As entregas de ajuda humanitária subiram de uma média de 91 caminhões por dia
no mês anterior à trégua de 10 de outubro para 133 por dia no mês seguinte.
A
redução dos saques também facilita o acesso das organizações humanitárias às
pessoas mais vulneráveis. Antes do cessar-fogo, a maior parte da ajuda
humanitária era roubada por gangues ou palestinos desesperados antes de chegar
ao seu destino.
Ao
mesmo tempo, as remessas não destinadas à ONU, incluindo suprimentos comerciais
e entregas de países árabes, aumentaram a um ritmo mais acelerado.

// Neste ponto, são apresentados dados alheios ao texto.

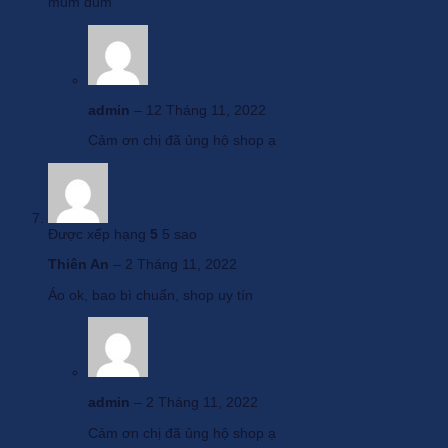
mum dùm
admin
–
12 Tháng 11, 2022
Cảm ơn chị đã ủng hộ shop ạ
Được xếp hạng
5
5 sao
Thiên An
–
2 Tháng 11, 2022
Áo ok, bao bì chuẩn, shop uy tín
admin
–
2 Tháng 11, 2022
Cảm ơn chị đã ủng hộ shop ạ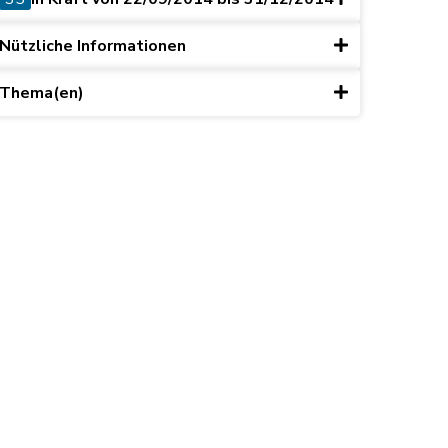
Nützliche Informationen
Thema(en)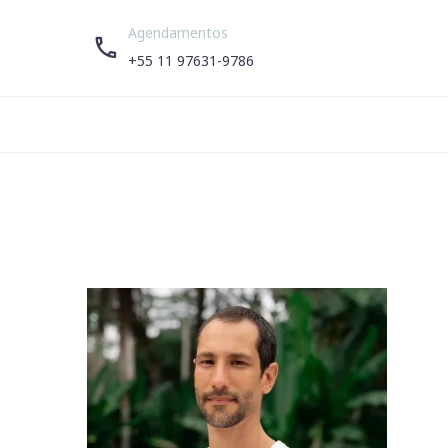
Agendamentos


+55 11 97631-9786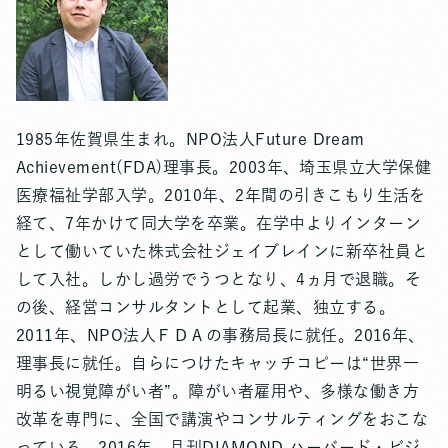
1985年佐賀県生まれ。NPO法人Future Dream
Achievement(FDA)理事長。2003年、埼玉県立大学保健
医療福祉学部入学。2010年、2年間の引きこもり生活を
経て、7年かけて同大学を卒業。在学中よりインターン
として働いていた株式会社ジェイブレインに新卒社員と
して入社。しかし過労でうつとなり、4ヵ月で退職。そ
の後、経営コンサルタントとして起業、独立する。
2011年、NPO法人ＦＤＡの事務局長に就任。2016年、
理事長に就任。自らにつけたキャッチコピーは“世界一
明るい視覚障がい者”。障がい者雇用や、多様な働き方
改革を専門に、全国で講演やコンサルティングをおこな
っている。2016年、月刊DIAMOND ハーバード・ビジ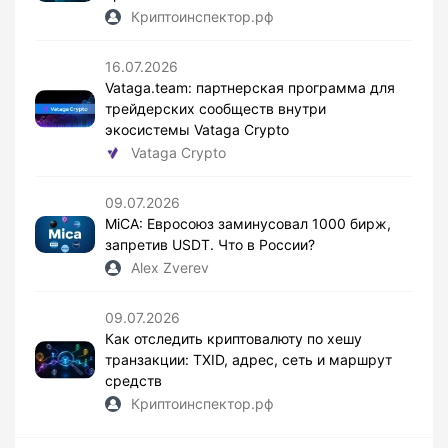
Криптоинспектор.рф
16.07.2026
Vataga.team: партнерская программа для
трейдерских сообществ внутри
экосистемы Vataga Crypto
Vataga Crypto
09.07.2026
MiCA: Евросоюз заминусовал 1000 бирж,
запретив USDT. Что в России?
Alex Zverev
09.07.2026
Как отследить криптовалюту по хешу
транзакции: TXID, адрес, сеть и маршрут
средств
Криптоинспектор.рф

De acordo
com dados do Programa Mundial de Alimentos, as remessas comerciais quase
quadruplicaram, passando de 37 caminhões por dia em setembro para 144 caminhões
diários na primeira semana de novembro.
A
entrada de mercadorias comerciais reduziu os preços nos mercados, que estavam
em níveis astronômicos durante a guerra. A farinha no mercado de Deir al-Balah
custa quatro shekels (93 centavos de libra) o quilo, o quilo do açúcar custa
cinco shekels (1,16 libra), um ovo custa quatro shekels e um frango custa 35
shekels (8,11 libras). Uma barraca custa entre 1.000 e 2.000 shekels (de 231 a
462 libras).
Mas
mesmo esses preços estão fora do alcance da grande maioria dos palestinos, que
esgotaram suas economias após dois anos sem trabalho e agora dependem de ajuda
humanitária.
No
entanto, o fluxo total de mercadorias permanece abaixo da média pré-guerra de
600 caminhões por dia, enquanto as necessidades da população aumentaram
exponencialmente, já que a guerra privou quase todos os palestinos de abrigo,
meios de subsistência, escolas e hospitais.
“Não
estamos vendo um aumento significativo na quantidade de ajuda humanitária que
chega”, disse Sam Rose, diretor interino da UNRWA em Gaza, a agência de ajuda
humanitária da ONU que atua junto aos palestinos na região.
A Unrwa
é de longe a maior agência de ajuda humanitária em Gaza, mas foi proibida por
Israel, que alega que alguns de seus 13.000 funcionários no território
participaram do ataque de outubro de 2023 contra Israel, que desencadeou a
guerra.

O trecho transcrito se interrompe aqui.